[Requirement] In the copy, include no images. Reproduce the entries exactly.

Stored data entries
↓↓↓
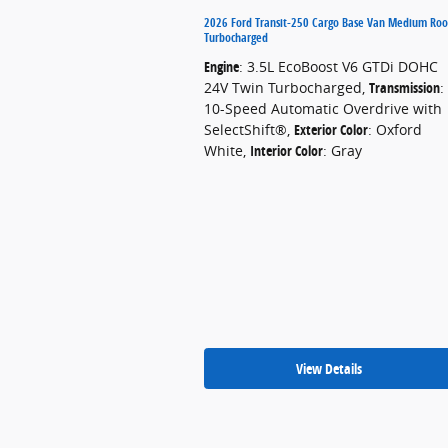
2026 Ford Transit-250 Cargo Base Van Medium Roo
Turbocharged
Engine
: 3.5L EcoBoost V6 GTDi DOHC
24V Twin Turbocharged
,
Transmission
:
10-Speed Automatic Overdrive with
SelectShift®
,
Exterior Color
: Oxford
White
,
Interior Color
: Gray
View Details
↑↑↑
[Answer space]
2026 Ford Transit-250 Cargo Base Van Medium Roo
Turbocharged
Engine
: 3.5L EcoBoost V6 GTDi DOHC
24V Twin Turbocharged
,
Transmission
:
10-Speed Automatic Overdrive with
SelectShift®
,
Exterior Color
: Oxford
White
,
Interior Color
: Gray
View Details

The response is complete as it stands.